• _Required work_: Leave out the pictures. Return every record otherwise untouched.

Stored data entries:
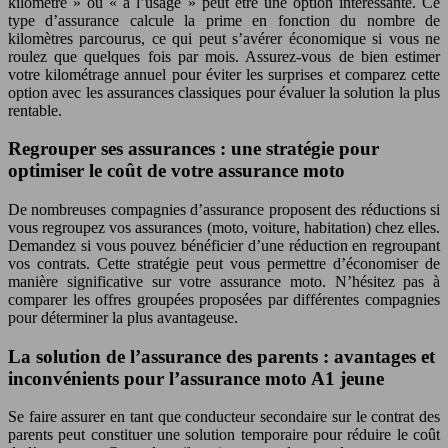
kilomètre » ou « à l’usage » peut être une option intéressante. Ce
type d’assurance calcule la prime en fonction du nombre de
kilomètres parcourus, ce qui peut s’avérer économique si vous ne
roulez que quelques fois par mois. Assurez-vous de bien estimer
votre kilométrage annuel pour éviter les surprises et comparez cette
option avec les assurances classiques pour évaluer la solution la plus
rentable.
Regrouper ses assurances : une stratégie pour
optimiser le coût de votre assurance moto
De nombreuses compagnies d’assurance proposent des réductions si
vous regroupez vos assurances (moto, voiture, habitation) chez elles.
Demandez si vous pouvez bénéficier d’une réduction en regroupant
vos contrats. Cette stratégie peut vous permettre d’économiser de
manière significative sur votre assurance moto. N’hésitez pas à
comparer les offres groupées proposées par différentes compagnies
pour déterminer la plus avantageuse.
La solution de l’assurance des parents : avantages et
inconvénients pour l’assurance moto A1 jeune
Se faire assurer en tant que conducteur secondaire sur le contrat des
parents peut constituer une solution temporaire pour réduire le coût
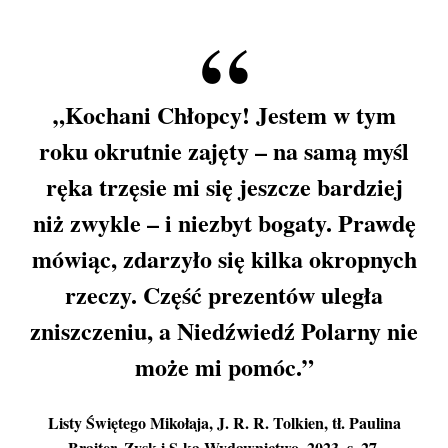
„Kochani Chłopcy! Jestem w tym
roku okrutnie zajęty – na samą myśl
ręka trzęsie mi się jeszcze bardziej
niż zwykle – i niezbyt bogaty. Prawdę
mówiąc, zdarzyło się kilka okropnych
rzeczy. Część prezentów uległa
zniszczeniu, a Niedźwiedź Polarny nie
może mi pomóc.”
Listy Świętego Mikołaja
, J. R. R. Tolkien, tł. Paulina
Braiter, Zysk i S-ka Wydawnictwo, 2023, s. 27.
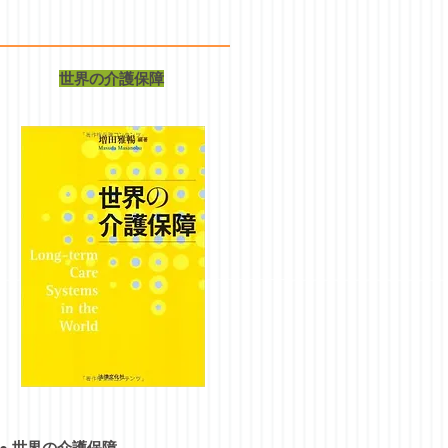
世界の介護保障
●
世界の介護保障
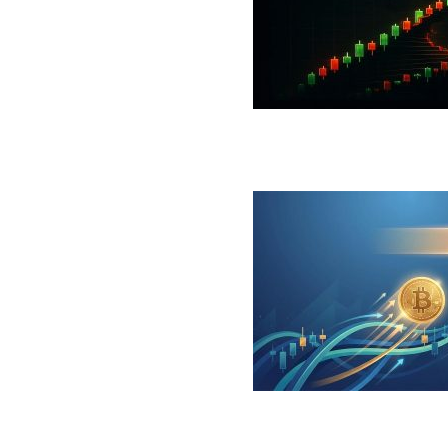
 جهش بزرگ؛ شرط صعود تا ۷۳ هزار دلار چیست؟
ینگر برای بیت کوین‌‌؛ آیا بازار آماده بازگشت است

• _Written answer_:
kilomètre » ou « à l’usage » peut être une option intéressante. Ce
type d’assurance calcule la prime en fonction du nombre de
kilomètres parcourus, ce qui peut s’avérer économique si vous ne
roulez que quelques fois par mois. Assurez-vous de bien estimer
votre kilométrage annuel pour éviter les surprises et comparez cette
option avec les assurances classiques pour évaluer la solution la plus
rentable.
Regrouper ses assurances : une stratégie pour
optimiser le coût de votre assurance moto
De nombreuses compagnies d’assurance proposent des réductions si
vous regroupez vos assurances (moto, voiture, habitation) chez elles.
Demandez si vous pouvez bénéficier d’une réduction en regroupant
vos contrats. Cette stratégie peut vous permettre d’économiser de
manière significative sur votre assurance moto. N’hésitez pas à
comparer les offres groupées proposées par différentes compagnies
pour déterminer la plus avantageuse.
La solution de l’assurance des parents : avantages et
inconvénients pour l’assurance moto A1 jeune
Se faire assurer en tant que conducteur secondaire sur le contrat des
parents peut constituer une solution temporaire pour réduire le coût
„Kochani Chłopcy! Jestem w tym
roku okrutnie zajęty – na samą myśl
ręka trzęsie mi się jeszcze bardziej
niż zwykle – i niezbyt bogaty. Prawdę
mówiąc, zdarzyło się kilka okropnych
rzeczy. Część prezentów uległa
zniszczeniu, a Niedźwiedź Polarny nie
może mi pomóc.”
Listy Świętego Mikołaja
, J. R. R. Tolkien, tł. Paulina
Braiter, Zysk i S-ka Wydawnictwo, 2023, s. 27.
世界の介護保障
●
世界の介護保障
 جهش بزرگ؛ شرط صعود تا ۷۳ هزار دلار چیست؟
ینگر برای بیت کوین‌‌؛ آیا بازار آماده بازگشت است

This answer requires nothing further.